Peiter Zatko also asserted that Twitter overestimated the number of spam and false accounts on its site.
The allegations could have an impact on the court dispute between Twitter and billionaire Elon Musk, who is attempting to rescind his $44 billion (£37 billion) plan to acquire the firm.
Twitter asserts that Mr. Zatko’s accusations are false and inconsistent.
According to the report, he was fired in January due to insufficient leadership and poor performance.
In his devastating revelations, which were first reported by CNN and The Washington Post, Mr. Zatko accused Twitter of failing to maintain strong security standards and “lying to Elon Musk about bots.”
In July, he filed a formal complaint with the Securities and Exchange Commission.
In it, Mr. Zatko criticizes Twitter’s handling of sensitive information and asserts that the company failed to appropriately report some of these incidents to US regulators.
Barack Obama, Joe Biden, and Kanye West have all been targeted in high-profile Twitter hacking incidents.

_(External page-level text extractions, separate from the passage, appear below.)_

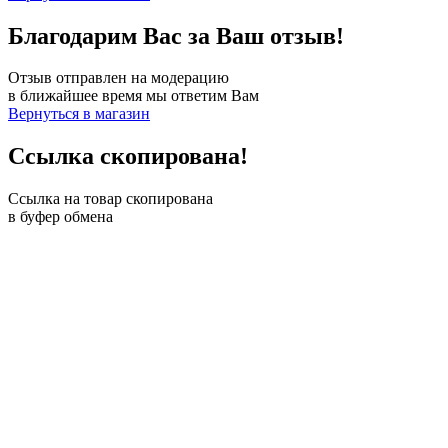
Благодарим Вас за Ваш отзыв!
Отзыв отправлен на модерацию
в ближайшее время мы ответим Вам
Вернуться в магазин
Ссылка скопирована!
Ссылка на товар скопирована
в буфер обмена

Among his worries, Mr. Zatko asserts that Twitter saw an atypically high rate of security issues – “roughly one security incident per week that was severe enough that Twitter was obligated to report it to regulators.”
According to him, so-called insider threats, which are security concerns posed by hostile employees, were “essentially unmonitored.”
The former head of security expressed worry regarding Twitter’s data management, claiming that too many staff had access to important systems and user data.
He was concerned that the corporation lacked a viable disaster recovery plan and alleged that in the past, Twitter has failed to remove the data of canceled accounts.
Regarding false and spam accounts, he claimed that “deliberate ignorance was the norm” in the digital business, and he accused Twitter management of having little incentive to accurately determine how many exist on the network.
However, according to The Washington Post, he “provides few hard data” to support these claims.
However, Elon Musk’s attorneys have responded to the comments. His legal team is currently attempting to get him out of the agreement by saying that Twitter has no way of confirming how many of its 229 million daily active users are human.
Following the release of Mr. Zatko’s disclosures, Mr. Musk tweeted screenshots of The Washington Post’s article and a graphic with the phrase “give a small whistle.”
The attorney for Mr. Zatko told CNN that his client initiated the whistleblower process before the takeover proposal was made public and had no interaction with Elon Musk.
Alex Spiro, one of Elon Musk’s attorneys, informed CNN that Mr. Zatko was subpoenaed as a possible witness.
Peiter Zatko is well-known in computer security circles as a former hacker.
He was a member of the computer security think tank L0pht (pronounced “loft”) and participated in 1998 congressional cyber-security hearings.
He has previously held executive positions at Google and the United States Department of Defense’s research and development organization, DARPA.
A Twitter representative said: “What we’ve seen thus far is a false narrative about Twitter and our privacy and data-security standards, which is rife with inconsistencies and falsehoods and lacks crucial context.
“Mr. Zatko’s charges and opportunistic timing look calculated to attract attention and cause damage to Twitter, its consumers, and its stockholders.
Security and privacy have been and will continue to be company-wide objectives at Twitter.
John Tye, from Whistleblower Aid, which is assisting Pieter Zatko, referred to him as a “hero” and urged agencies to investigate the charges as soon as possible.